Flask/quart are painful to work with due to horrible documentation in my experience, but they're popular too. Quart is just an async rewrite of flask by the same owners.
Litestar has a half baked comparison chart here: https://docs.litestar.dev/latest/
Not a comparison, but a fairly comprehensive list that I maintain, with github stars as a proxy for popularity:
https://github.com/sfermigier/awesome-python-web-frameworks
Note: as you probably know, popularity is not necessarily correlated with "actively maintained". For instance, Hug and Sanic are quite popular, but haven't seen a commit for quite a long time.
I think the “rule of thumb” is that none of them are better than using HTMX with templates. HTMX obviously having some limits in terms of security and complex REBAC.

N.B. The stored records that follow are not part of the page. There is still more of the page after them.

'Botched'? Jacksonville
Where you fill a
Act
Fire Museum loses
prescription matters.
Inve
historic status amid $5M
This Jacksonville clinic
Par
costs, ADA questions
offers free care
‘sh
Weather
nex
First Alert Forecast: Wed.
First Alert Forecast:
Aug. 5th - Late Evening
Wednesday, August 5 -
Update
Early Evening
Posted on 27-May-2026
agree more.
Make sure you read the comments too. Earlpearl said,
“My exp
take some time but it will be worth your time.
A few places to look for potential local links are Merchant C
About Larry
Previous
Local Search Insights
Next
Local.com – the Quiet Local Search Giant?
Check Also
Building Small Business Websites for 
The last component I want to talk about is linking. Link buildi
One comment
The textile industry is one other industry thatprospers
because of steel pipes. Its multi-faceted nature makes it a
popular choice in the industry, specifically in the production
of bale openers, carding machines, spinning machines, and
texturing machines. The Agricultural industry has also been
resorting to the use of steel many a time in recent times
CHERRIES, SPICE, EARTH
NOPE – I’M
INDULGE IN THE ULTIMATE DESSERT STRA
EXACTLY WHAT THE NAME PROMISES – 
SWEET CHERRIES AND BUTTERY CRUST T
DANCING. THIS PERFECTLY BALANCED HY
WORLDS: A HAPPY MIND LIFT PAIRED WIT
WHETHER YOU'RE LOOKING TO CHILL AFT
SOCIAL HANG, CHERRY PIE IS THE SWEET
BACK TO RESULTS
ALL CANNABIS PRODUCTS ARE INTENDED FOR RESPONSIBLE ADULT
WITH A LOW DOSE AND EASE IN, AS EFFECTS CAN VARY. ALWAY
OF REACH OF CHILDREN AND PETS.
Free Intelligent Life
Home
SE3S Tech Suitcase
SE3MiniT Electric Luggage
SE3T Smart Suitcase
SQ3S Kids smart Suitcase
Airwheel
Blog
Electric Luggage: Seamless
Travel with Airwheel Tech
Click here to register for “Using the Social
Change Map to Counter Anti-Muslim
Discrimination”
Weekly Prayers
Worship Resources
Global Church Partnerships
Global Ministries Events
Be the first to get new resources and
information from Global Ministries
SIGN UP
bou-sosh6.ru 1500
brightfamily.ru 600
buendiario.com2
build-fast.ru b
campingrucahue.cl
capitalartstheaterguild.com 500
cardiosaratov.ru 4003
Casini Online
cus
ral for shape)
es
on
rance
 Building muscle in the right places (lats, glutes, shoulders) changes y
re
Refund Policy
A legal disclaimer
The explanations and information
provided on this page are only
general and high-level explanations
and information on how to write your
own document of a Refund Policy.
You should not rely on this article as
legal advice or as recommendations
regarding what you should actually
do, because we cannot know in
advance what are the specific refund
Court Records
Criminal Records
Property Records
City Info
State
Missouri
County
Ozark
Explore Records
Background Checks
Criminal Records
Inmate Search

HTMX + templates are complementary to a backend framework rather than an alternative to one
Or Unpoly. I've been working with it for a month now and it's a real pity such a robust library it gets so little attention.
Looks similar to a framework I've been using for some personal sites reflex.dev, pretty cool when would you recommend using this over that?
I think in almost-2025 any dataclass heavy library should probably use pydantic (or support it)
Please don't! Pydantic demands 100% type correctness at runtime in a language that can't guarantee basically anything at "compile" (lint) time. Screw up one type annotation for one edge case and your entire system turns into one big ValidationError.
Dataclasses let you return "incorrect" data and that's a good thing. I'd rather get an unexpected None here and there (which can be handled) than have library code crash because the wrong type snuck into a field I don't even care about.
As for support, is any explicit support needed? You can Pydantic models into things expecting dataclasses and often the other way around too.
Spoken like a true dynamic types programmer. Some programmers prefer having errors over these surprises.
Probably, but I fail to see how that's relevant here. This is not a "dataclass heavy" library in any sense, they just used dataclass in the examples to make them shorter.
Based on everything I see in the documentation, you should be able to use Pydantic models as well, or standard python objects, or anything else, as long as it has a method `def htmy(self, context: Context) -> Component`.